A contemporary Christian intellectual-activist has recently joined his voice to Berman’s to call for engaged dialogue with both liberalism and terrorism. (Rivers’ talk to the Calvin College January Series was titled “Christian Philosophy in an Age of Terror.” It is available by RealAudio from the January Series website, www.calvin.edu/january/2004/rivers.htm.) Rev. Eugene Rivers had discovered Qutb through Berman’s book and was disappointed to have found no Christian journal review of it (and, for that matter, no Christian students in the InterVarsity group at Harvard University aware of it).
At Calvin College’s 2004 Martin Luther King Jr. commemoration, Rivers begged Christian academics to develop a sophisticated understanding of Qutb because radical Islamists are active in inner cities and prisons, recruiting poor and disillusioned young black men to their cause. He agrees with Qutb that our civilization is facing a spiritual crisis, and his evidence is the lives of those who barely exist on the underbelly of American wealth and power, both here and in the Third World. He castigated the Christian philosophers, those heirs of Kuyper and Dooyeweerd whose careers had begun at Calvin, for doing their philosophy in a scholastic vacuum disengaged from the greater moral problems of the world. (Conspicuously missing from River’s list of Calvin-based philosophers was Nicholas Wolterstorff, who has written extensively about justice and interpreted the cause of the Palestinians for both church and academic audiences. See his Until Justice and Peace Embrace, Grand Rapids, MI: Eerdmans, 1983, a portion of which, “For Justice in Shalom,” is excerpted in From Christ to the World: Introductory Readings in Christian Ethics, Grand Rapids, MI: Eerdmans, 1994.)

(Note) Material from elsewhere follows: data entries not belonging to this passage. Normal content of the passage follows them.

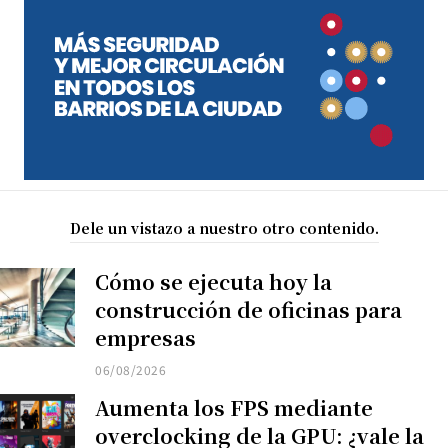
Dele un vistazo a nuestro otro contenido.
Cómo se ejecuta hoy la
construcción de oficinas para
empresas
06/08/2026
Aumenta los FPS mediante
overclocking de la GPU: ¿vale la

We need to be, Rivers challenged his audience, “watchmen on the wall to plead the cause of the poor and neglected,” presenting a “more compelling vision” of a just society, a society shaped by God’s desires, than the one offered by Islamists today. We need to live so that the Muslim world can see the Word enfleshed in their neighbourhoods.
Imagine, if you will, a neighbourhood cafĂ© in Toronto, in Dearborn, in Los Angeles, in London, in Paris, in Casablanca, in Baghdad, in Kano, in Jakarta circa 2004, 2005, 2006. (Or it might instead be a jail or a factory lunchroom or doctor’s office waiting room.) Amidst the coffee and the smoke, the backgammon and chess games, two people sit, oblivious to their surroundings, engaged in a frank discussion about how to structure a society so that it reflects the will of God in all its particulars. Let’s call these people Brian and Mustafa, Phil and Rashid, or Samantha and Aisha. Let’s call them you and a Muslim friend of yours.
Paul Berman challenges us not to wait for our governments to do the right thing but as individuals in trade unions or universities or NGOs to fight for our own security through ensuring the freedom of others. Eugene Rivers challenges us to articulate an engaged Christian philosophical worldview that can present an alternative to Qutb’s, which is converting many of the dispossessed around the world to a radical Islamic vision of a just society. Jesus calls us to have His mind as we seek to dialogue with our Muslim neighbours in the deepest issues of life. Let us follow Him into the cafes of this world.